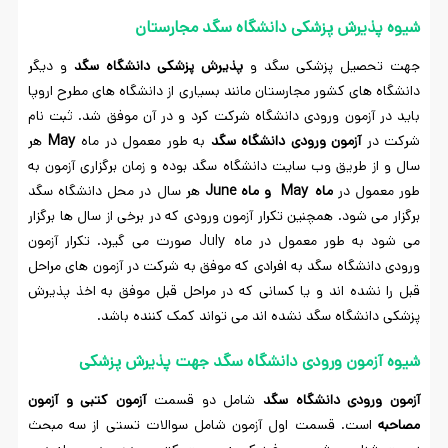
شیوه پذیرش پزشکی دانشگاه سگد مجارستان
جهت تحصیل پزشکی سگد و
پذیرش پزشکی دانشگاه سگد
و دیگر
دانشگاه های کشور مجارستان مانند بسیاری از دانشگاه های مطرح اروپا
باید در آزمون ورودی دانشگاه شرکت کرد و در آن موفق شد. ثبت نام
شرکت در
آزمون ورودی دانشگاه سگد
به طور معمول در ماه
May
هر
سال و از طریق وب سایت دانشگاه سگد بوده و زمان برگزاری آزمون به
طور معمول در
ماه
May
و ماه
June
هر سال در محل دانشگاه سگد
برگزار می شود. همچنین تکرار آزمون ورودی که در برخی از سال ها برگزار
می شود به طور معمول در ماه July صورت می گیرد. تکرار آزمون
ورودی دانشگاه سگد به افرادی که موفق به شرکت در آزمون های مراحل
قبل را نشده اند و یا کسانی که در مراحل قبل موفق به اخذ پذیرش
پزشکی دانشگاه سگد نشده اند می تواند کمک کننده باشد.
شیوه آزمون ورودی دانشگاه سگد جهت پذیرش پزشکی
آزمون ورودی دانشگاه سگد
شامل دو قسمت
آزمون کتبی و آزمون
مصاحبه
است. قسمت اول آزمون شامل سوالات تستی از سه مبحث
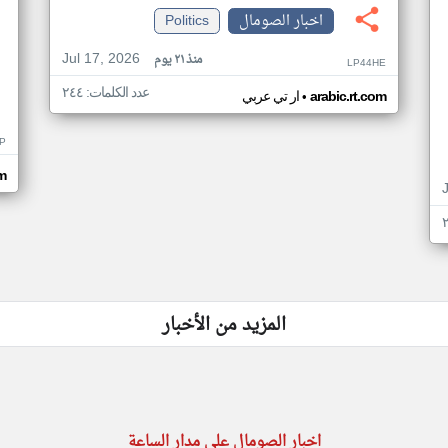
اخبار الصومال
Politics
Jul 17, 2026
منذ ٢١ يوم
LP44HE
عدد الكلمات: ٢٤٤
•
arabic.rt.com
ار تي عربي
P
m
المزيد من الأخبار
اخبار الصومال على مدار الساعة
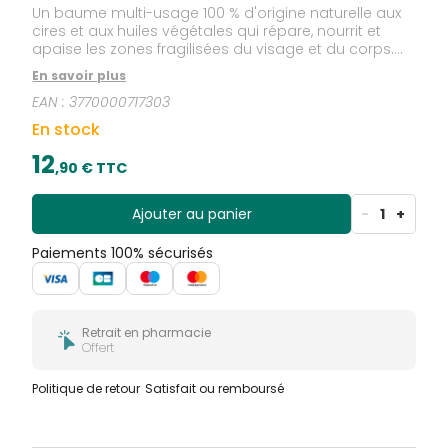
Un baume multi-usage 100 % d'origine naturelle aux
cires et aux huiles végétales qui répare, nourrit et
apaise les zones fragilisées du visage et du corps.
Texture solide qui fond à l’application. Sans parfum,
En savoir plus
odeur naturelle de coco. Pour toute la famille, dès la
EAN :
3770000717303
naissance. La formule convient aussi aux futures
mamans. Format nomade ultra-pratique ! 100 %
En stock
d'origine naturelle. 93 % de biodégradabilité.
12
,
90
€ TTC
Ajouter au panier
-
1
+
Paiements 100% sécurisés
Retrait en pharmacie
Offert
Politique de retour
Satisfait ou remboursé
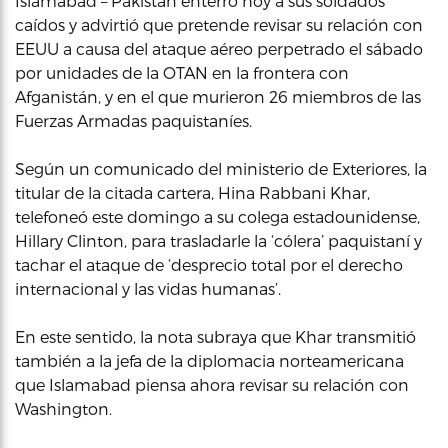
Islamabad – Pakistán enterró hoy a sus soldados
caídos y advirtió que pretende revisar su relación con
EEUU a causa del ataque aéreo perpetrado el sábado
por unidades de la OTAN en la frontera con
Afganistán, y en el que murieron 26 miembros de las
Fuerzas Armadas paquistaníes.
Según un comunicado del ministerio de Exteriores, la
titular de la citada cartera, Hina Rabbani Khar,
telefoneó este domingo a su colega estadounidense,
Hillary Clinton, para trasladarle la ‘cólera’ paquistaní y
tachar el ataque de ‘desprecio total por el derecho
internacional y las vidas humanas’.
En este sentido, la nota subraya que Khar transmitió
también a la jefa de la diplomacia norteamericana
que Islamabad piensa ahora revisar su relación con
Washington.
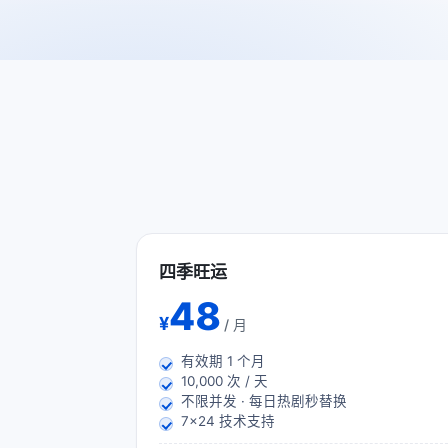
四季旺运
48
¥
/ 月
有效期
1
个月
10,000 次 / 天
不限并发 · 每日热剧秒替换
7×24 技术支持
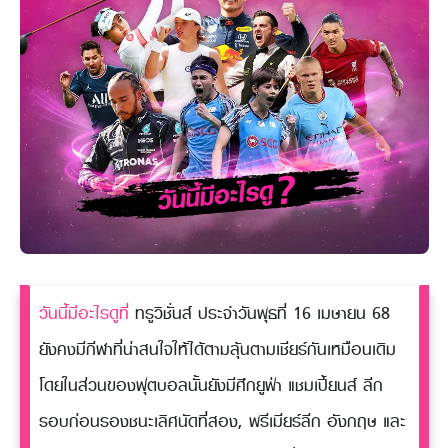
วันนี้มีอะไรดูที่
ทรูวิชั่นส์ ประจำวันพุธที่ 16 เมษายน 68
ยังคงมีกีฬาที่น่าสนใจให้ได้ตามลุ้นตามเชียร์กันเหมือนเดิม
โดยในส่วนของฟุตบอลนั้นยังมีศึกยูฟ่า แชมเปี้ยนส์ ลีก
รอบก่อนรองชนะเลิศนัดที่สอง, พรีเมียร์ลีก อังกฤษ และ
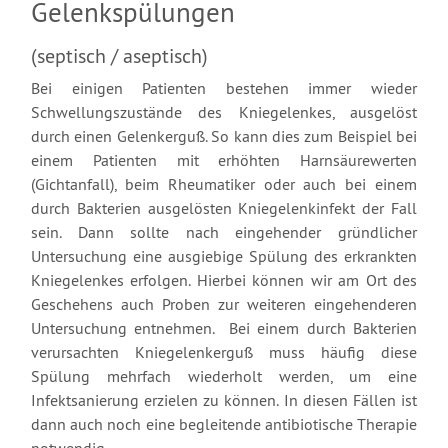
Gelenkspülungen
(septisch / aseptisch)
Bei einigen Patienten bestehen immer wieder
Schwellungszustände des Kniegelenkes, ausgelöst
durch einen Gelenkerguß. So kann dies zum Beispiel bei
einem Patienten mit erhöhten Harnsäurewerten
(Gichtanfall), beim Rheumatiker oder auch bei einem
durch Bakterien ausgelösten Kniegelenkinfekt der Fall
sein. Dann sollte nach eingehender gründlicher
Untersuchung eine ausgiebige Spülung des erkrankten
Kniegelenkes erfolgen. Hierbei können wir am Ort des
Geschehens auch Proben zur weiteren eingehenderen
Untersuchung entnehmen. Bei einem durch Bakterien
verursachten Kniegelenkerguß muss häufig diese
Spülung mehrfach wiederholt werden, um eine
Infektsanierung erzielen zu können. In diesen Fällen ist
dann auch noch eine begleitende antibiotische Therapie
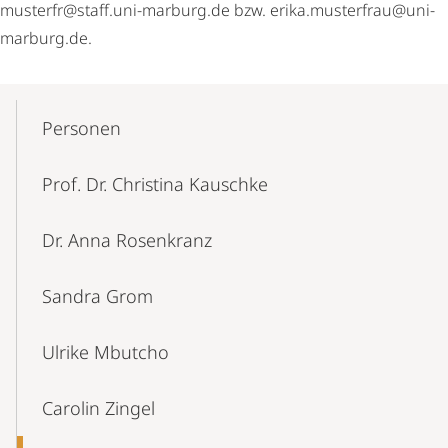
musterfr@staff.uni-marburg.de bzw. erika.musterfrau@uni-
marburg.de.
Mobile-
Content-
Personen
Navigation
Prof. Dr. Christina Kauschke
Dr. Anna Rosenkranz
Sandra Grom
Ulrike Mbutcho
Carolin Zingel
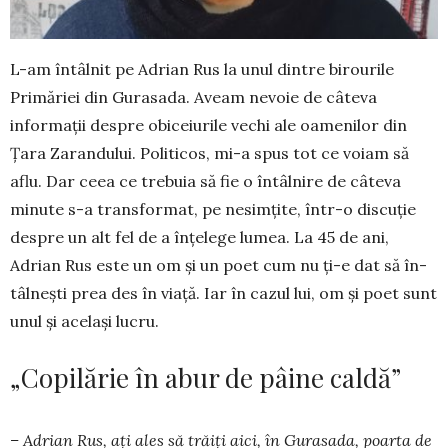
L-am întâlnit pe Adrian Rus la unul dintre birourile
Primăriei din Gurasada. Aveam nevoie de câteva
informații despre obi­ce­iurile vechi ale oamenilor din
Țara Zarandului. Politicos, mi-a spus tot ce voiam să
aflu. Dar ceea ce trebuia să fie o întâlnire de câteva
minute s-a trans­format, pe nesimțite, într-o discuție
despre un alt fel de a înțelege lumea. La 45 de ani,
Adrian Rus este un om și un poet cum nu ți-e dat să în­
tâlnești prea des în viață. Iar în cazul lui, om şi poet sunt
unul și același lucru.
„Copilărie în abur de pâine caldă”
– Adrian Rus, ați ales să trăiți aici, în Gu­ra­sada, poarta de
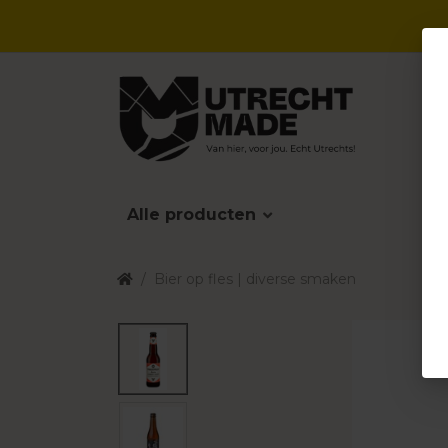
Alle producten
Bier op fles | diverse smaken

++++++++++

WORK TO BE COMPLETED. Your copy of the entries must be exact and must contain no pictures.

ANSWER TO THIS EXERCISE.
شیوه پذیرش پزشکی دانشگاه سگد مجارستان
جهت تحصیل پزشکی سگد و
پذیرش پزشکی دانشگاه سگد
و دیگر
دانشگاه های کشور مجارستان مانند بسیاری از دانشگاه های مطرح اروپا
باید در آزمون ورودی دانشگاه شرکت کرد و در آن موفق شد. ثبت نام
شرکت در
آزمون ورودی دانشگاه سگد
به طور معمول در ماه
May
هر
سال و از طریق وب سایت دانشگاه سگد بوده و زمان برگزاری آزمون به
طور معمول در
ماه
May
و ماه
June
هر سال در محل دانشگاه سگد
برگزار می شود. همچنین تکرار آزمون ورودی که در برخی از سال ها برگزار
می شود به طور معمول در ماه July صورت می گیرد. تکرار آزمون
ورودی دانشگاه سگد به افرادی که موفق به شرکت در آزمون های مراحل
قبل را نشده اند و یا کسانی که در مراحل قبل موفق به اخذ پذیرش
پزشکی دانشگاه سگد نشده اند می تواند کمک کننده باشد.
شیوه آزمون ورودی دانشگاه سگد جهت پذیرش پزشکی
آزمون ورودی دانشگاه سگد
شامل دو قسمت
آزمون کتبی و آزمون
مصاحبه
است. قسمت اول آزمون شامل سوالات تستی از سه مبحث
اخبار الصومال
Politics
Jul 17, 2026
منذ ٢١ يوم
LP44HE
عدد الكلمات: ٢٤٤
•
arabic.rt.com
ار تي عربي
P
m
المزيد من الأخبار
اخبار الصومال على مدار الساعة
Un baume multi-usage 100 % d'origine naturelle aux
cires et aux huiles végétales qui répare, nourrit et
apaise les zones fragilisées du visage et du corps.
Texture solide qui fond à l’application. Sans parfum,
En savoir plus
odeur naturelle de coco. Pour toute la famille, dès la
EAN :
3770000717303
naissance. La formule convient aussi aux futures
mamans. Format nomade ultra-pratique ! 100 %
En stock
d'origine naturelle. 93 % de biodégradabilité.
12
,
90
€ TTC
Ajouter au panier
-
1
+
Paiements 100% sécurisés
Retrait en pharmacie
Offert
Politique de retour
Satisfait ou remboursé
Islamabad – Pakistán enterró hoy a sus soldados
caídos y advirtió que pretende revisar su relación con
EEUU a causa del ataque aéreo perpetrado el sábado
por unidades de la OTAN en la frontera con
Afganistán, y en el que murieron 26 miembros de las
Fuerzas Armadas paquistaníes.
Según un comunicado del ministerio de Exteriores, la
titular de la citada cartera, Hina Rabbani Khar,
telefoneó este domingo a su colega estadounidense,
Hillary Clinton, para trasladarle la ‘cólera’ paquistaní y
tachar el ataque de ‘desprecio total por el derecho
internacional y las vidas humanas’.
En este sentido, la nota subraya que Khar transmitió
también a la jefa de la diplomacia norteamericana
que Islamabad piensa ahora revisar su relación con
Washington.
四季旺运
48
¥
/ 月
有效期
1
个月
10,000 次 / 天
不限并发 · 每日热剧秒替换
7×24 技术支持
วันนี้มีอะไรดูที่
ทรูวิชั่นส์ ประจำวันพุธที่ 16 เมษายน 68
ยังคงมีกีฬาที่น่าสนใจให้ได้ตามลุ้นตามเชียร์กันเหมือนเดิม
โดยในส่วนของฟุตบอลนั้นยังมีศึกยูฟ่า แชมเปี้ยนส์ ลีก
รอบก่อนรองชนะเลิศนัดที่สอง, พรีเมียร์ลีก อังกฤษ และ
Gelenkspülungen
(septisch / aseptisch)
Bei einigen Patienten bestehen immer wieder
Schwellungszustände des Kniegelenkes, ausgelöst
durch einen Gelenkerguß. So kann dies zum Beispiel bei
einem Patienten mit erhöhten Harnsäurewerten
(Gichtanfall), beim Rheumatiker oder auch bei einem
durch Bakterien ausgelösten Kniegelenkinfekt der Fall
sein. Dann sollte nach eingehender gründlicher
Untersuchung eine ausgiebige Spülung des erkrankten
Kniegelenkes erfolgen. Hierbei können wir am Ort des
Geschehens auch Proben zur weiteren eingehenderen
Untersuchung entnehmen. Bei einem durch Bakterien
verursachten Kniegelenkerguß muss häufig diese
Spülung mehrfach wiederholt werden, um eine
Infektsanierung erzielen zu können. In diesen Fällen ist
dann auch noch eine begleitende antibiotische Therapie
musterfr@staff.uni-marburg.de bzw. erika.musterfrau@uni-
marburg.de.
Mobile-
Content-
Personen
Navigation
Prof. Dr. Christina Kauschke
Dr. Anna Rosenkranz
Sandra Grom
Ulrike Mbutcho
Carolin Zingel
L-am întâlnit pe Adrian Rus la unul dintre birourile
Primăriei din Gurasada. Aveam nevoie de câteva
informații despre obi­ce­iurile vechi ale oamenilor din
Țara Zarandului. Politicos, mi-a spus tot ce voiam să
aflu. Dar ceea ce trebuia să fie o întâlnire de câteva
minute s-a trans­format, pe nesimțite, într-o discuție
despre un alt fel de a înțelege lumea. La 45 de ani,
Adrian Rus este un om și un poet cum nu ți-e dat să în­
tâlnești prea des în viață. Iar în cazul lui, om şi poet sunt
unul și același lucru.
„Copilărie în abur de pâine caldă”
– Adrian Rus, ați ales să trăiți aici, în Gu­ra­sada, poarta de
Alle producten
Bier op fles | diverse smaken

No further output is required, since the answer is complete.